In the editorial entitled "Stop the coronavirus stigma now," Nature wrote that the World Health
Organization (WHO) was implicitly sending a reminder to those who had erroneously associated
the virus with Wuhan and with China in their news coverage – including Nature.
"That we did so was an error on our part, for which we take responsibility and apologize," the
journal said.
For years, it was common for viral diseases to be associated with the landscapes, places or regions
where the first outbreaks occurred, Nature said.
"But in 2015, the WHO introduced guidelines to stop this practice and thereby reduce stigma and
negative impacts such as fear or anger directed towards those regions or their people," it added.
The pandemic is fueling deplorable racism and discrimination, especially against Asian people,
Nature said.
The article also named a few politicians, including Brazilian lawmaker Eduardo Bolsonaro, for
continuing to associate the virus with China, calling the behavior "irresponsible" and saying it
"needs to stop."
"Many leaders want to listen to and act on expert scientific advice to deal with this pandemic and
save lives," Nature wrote, adding "the advice is clear: we must all do everything we can to avoid
and reduce stigma; not associate COVID-19 with particular groups of people or places; and
emphasize that viruses do not discriminate – we are all at risk."
The apology by Nature showed its pragmatic and scientific spirit, Li Haidong, a professor at the
Institute of International Relations of the China Foreign Affairs University, told the Global Times
on Thursday.
"The journal showed its professionalism in dealing with controversy stemming from the
outbreak," he said, adding that it has set an example in scientific circles and even political circles
on the attitude to be adopted when discussing scientific topics, which shows respect for evidence,
and for being honest and objective, rather than politicizing the matter.

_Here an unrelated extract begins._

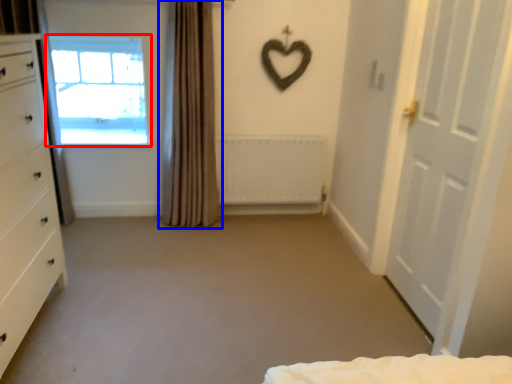 Question: Which of the following is the closest to the observer, window (highlighted by a red box) or curtain (highlighted by a blue box)?

Choices:
 (A) window
 (B) curtain

Answer: (B)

The apology will consolidate its authority and the weight of its words, Li noted.
Chinese netizens showed their support to Nature on social media platform Sina Weibo. One net
user said Nature is speaking in a manner respecting facts and proof. Another wrote that Nature
may have had no idea what to call the virus before it had an official name, and it may have failed
to notice the problem of linking a virus to a country, but a timely correction is worth encouraging.
Nature published an article "How quickly does the Wuhan virus spread?" on January 21, and
called it "the Chinese virus" in the article "China closes in on vaccine for deadly pig virus" on March 13.